Le implicazioni finanziarie della non conformità sono gravi. L'EU Data Act prevede sanzioni potenziali fino al 2% del fatturato annuo mondiale di un'azienda per infrazioni gravi. Per molte imprese di medie dimensioni, una tale multa potrebbe essere esistenziale. Tuttavia, il Data Act non è solo un onere; sblocca anche nuove strade per l'innovazione. Stranamente, il 30% delle aziende B2B tedesche intervistate percepisce il Data Act come un'opportunità. Esse prevedono lo sviluppo di nuovi modelli di business basati sui dati e il miglioramento delle relazioni con i clienti attraverso una maggiore trasparenza e accesso ai dati. Un coinvolgimento proattivo può trasformare le sfide normative in vantaggi strategici.

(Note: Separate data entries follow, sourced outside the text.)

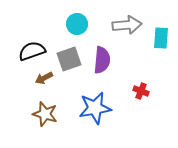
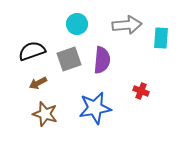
brown arrow: moved 6 px left, 5 px down
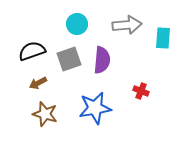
cyan rectangle: moved 2 px right
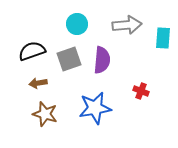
brown arrow: rotated 18 degrees clockwise
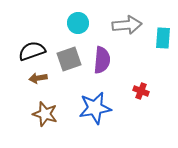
cyan circle: moved 1 px right, 1 px up
brown arrow: moved 5 px up
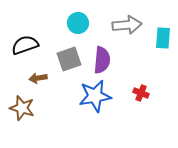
black semicircle: moved 7 px left, 6 px up
red cross: moved 2 px down
blue star: moved 12 px up
brown star: moved 23 px left, 6 px up
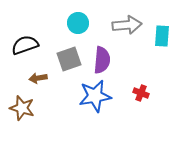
cyan rectangle: moved 1 px left, 2 px up
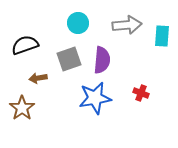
blue star: moved 2 px down
brown star: rotated 20 degrees clockwise
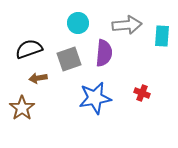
black semicircle: moved 4 px right, 4 px down
purple semicircle: moved 2 px right, 7 px up
red cross: moved 1 px right
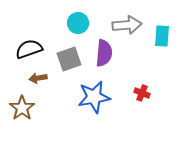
blue star: moved 1 px left, 1 px up
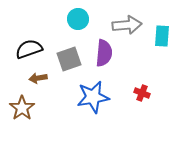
cyan circle: moved 4 px up
blue star: moved 1 px left
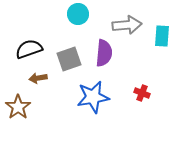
cyan circle: moved 5 px up
brown star: moved 4 px left, 1 px up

Agisci ora per assicurare il tuo futuro dei dati

Le scoperte di Gartner e le ultime linee guida della Commissione Europea servono come un severo promemoria: l'EU Data Act richiede un'attenzione immediata da parte delle aziende tedesche di medie dimensioni. L'attuale divario di preparazione è un rischio significativo, ma anche un'opportunità per coloro che agiscono con decisione. Le aziende devono andare oltre la semplice consapevolezza per passare all'azione concreta. Ciò comporta una valutazione completa delle pratiche di dati esistenti, investimenti in infrastrutture di condivisione dei dati sicure e conformi e lo sviluppo di una robusta strategia per il Data Act. Abbraccia questo cambiamento in modo proattivo, non solo per mitigare il rischio, ma per posizionare la tua attività all'avanguardia della nuova economia dei dati.